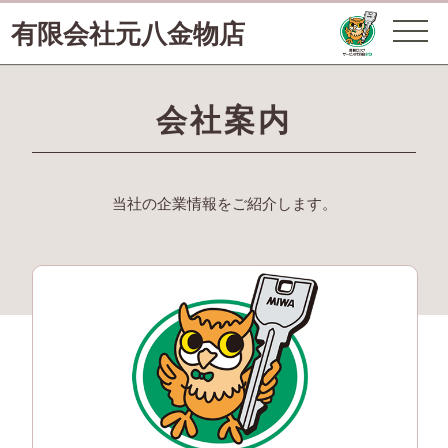
有限会社元八金物店
会社案内
当社の企業情報をご紹介します。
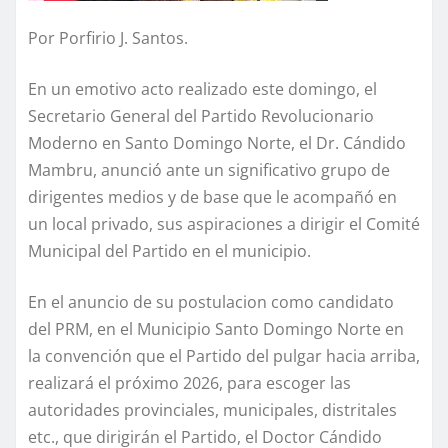
Por Porfirio J. Santos.
En un emotivo acto realizado este domingo, el
Secretario General del Partido Revolucionario
Moderno en Santo Domingo Norte, el Dr. Cándido
Mambru, anunció ante un significativo grupo de
dirigentes medios y de base que le acompañó en
un local privado, sus aspiraciones a dirigir el Comité
Municipal del Partido en el municipio.
En el anuncio de su postulacion como candidato
del PRM, en el Municipio Santo Domingo Norte en
la convención que el Partido del pulgar hacia arriba,
realizará el próximo 2026, para escoger las
autoridades provinciales, municipales, distritales
etc., que dirigirán el Partido, el Doctor Cándido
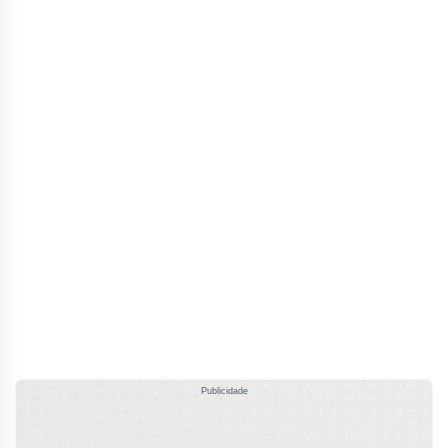
Publicidade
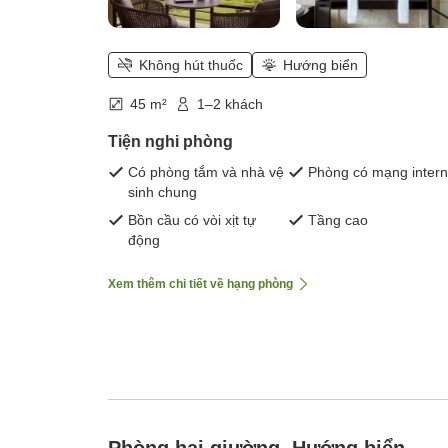
Không hút thuốc
Hướng biển
45 m²
1–2 khách
Tiện nghi phòng
Có phòng tắm và nhà vệ
Phòng có mạng intern
sinh chung
Bồn cầu có vòi xịt tự
Tầng cao
động
Xem thêm chi tiết về hạng phòng
Phòng hai giường, Hướng biển,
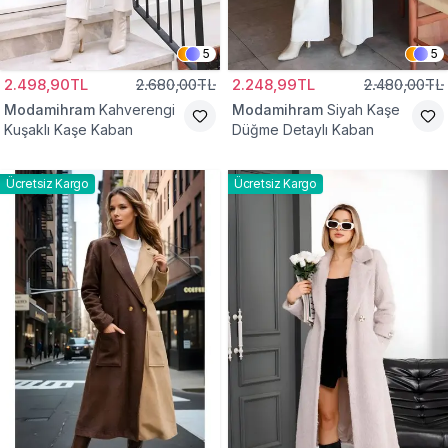
5
5
2.498,90TL
2.680,00TL
2.248,99TL
2.480,00TL
Modamihram
Kahverengi
Modamihram
Siyah Kaşe
Kuşaklı Kaşe Kaban
Düğme Detaylı Kaban
Ücretsiz Kargo
Ücretsiz Kargo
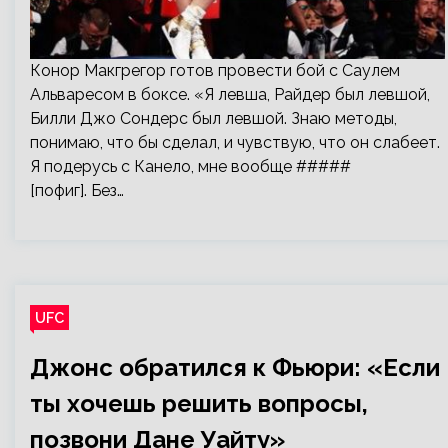
Конор Макгрегор готов провести бой с Саулем
Альваресом в боксе. «Я левша, Райдер был левшой,
Билли Джо Сондерс был левшой. Знаю методы,
понимаю, что бы сделал, и чувствую, что он слабеет.
Я подерусь с Канело, мне вообще #####
[пофиг]. Без…
UFC
Джонс обратился к Фьюри: «Если
ты хочешь решить вопросы,
позвони Дане Уайту»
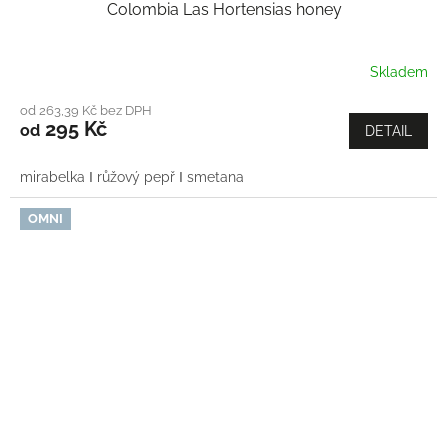
Colombia Las Hortensias honey
Skladem
od 263,39 Kč bez DPH
295 Kč
od
DETAIL
mirabelka Ι růžový pepř Ι smetana
OMNI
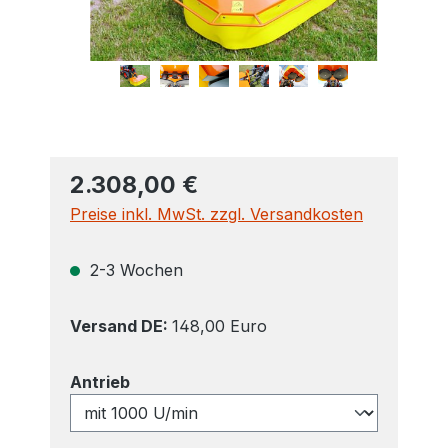
2.308,00 €
Preise inkl. MwSt. zzgl. Versandkosten
2-3 Wochen
Versand DE:
148,00 Euro
auswählen
Antrieb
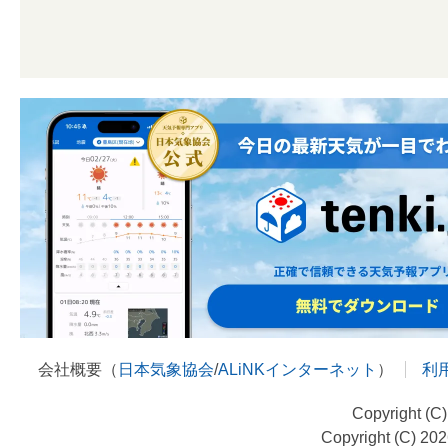
会社概要（
日本気象協会
/
ALiNKインターネット
）
利
Copyright (C
Copyright (C) 20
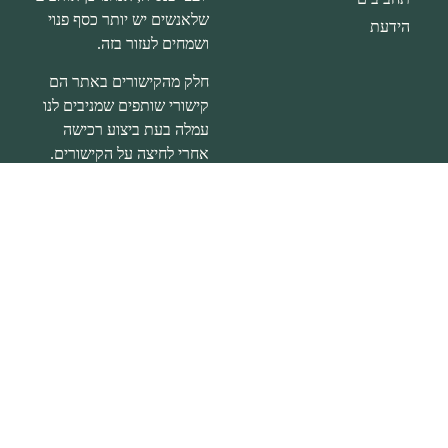
שלאנשים יש יותר כסף פנוי
הידעת
ושמחים לעזור בזה.
חלק מהקישורים באתר הם
קישורי שותפים שמניבים לנו
עמלה בעת ביצוע רכישה
אחרי לחיצה על הקישורים.
לכם הקוראים זה לא עולה
שקל נוסף וזה עוזר לנו
להמשיך ולכתוב לכם תכנים.
הצהרת נגישות
|
מדיניות
פרטיות
דברו איתי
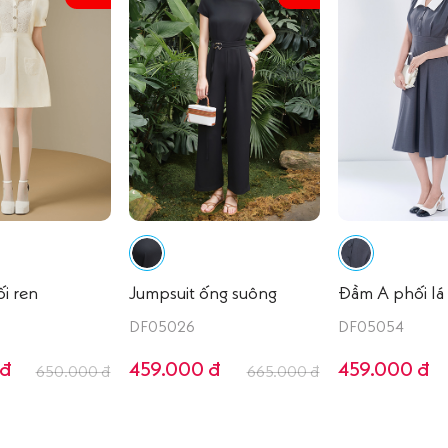
i ren
Jumpsuit ống suông
Đầm A phối lá
DF05026
DF05054
 đ
459.000 đ
459.000 đ
650.000 đ
665.000 đ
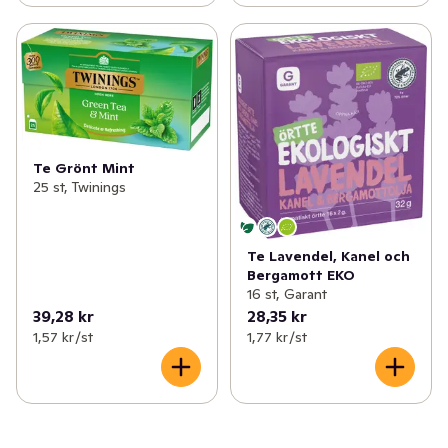
Te Grönt Mint
25 st, Twinings
Te Lavendel, Kanel och
Bergamott EKO
16 st, Garant
39,28 kr
28,35 kr
1,57 kr /st
1,77 kr /st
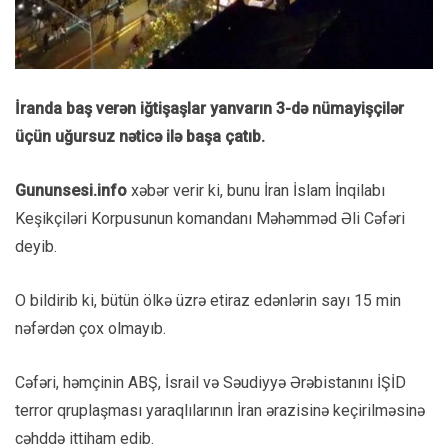
İranda baş verən iğtişaşlar yanvarın 3-də nümayişçilər
üçün uğursuz nəticə ilə başa çatıb.
Gununsesi.info
xəbər verir ki, bunu İran İslam İnqilabı
Keşikçiləri Korpusunun komandanı Məhəmməd Əli Cəfəri
deyib.
O bildirib ki, bütün ölkə üzrə etiraz edənlərin sayı 15 min
nəfərdən çox olmayıb.
Cəfəri, həmçinin ABŞ, İsrail və Səudiyyə Ərəbistanını İŞİD
terror qruplaşması yaraqlılarının İran ərazisinə keçirilməsinə
cəhddə ittiham edib.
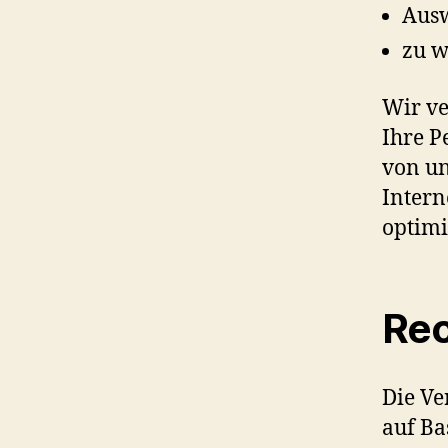
Ausw
zu w
Wir ve
Ihre P
von un
Intern
optimi
Rec
Die Ve
auf Ba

■ ■ ■ ■

Work instructions:
Would you copy out every line in the records that includes the string "Hướng"?

Result of the exercise:
Hướng biển
Phòng hai giường, Hướng biển,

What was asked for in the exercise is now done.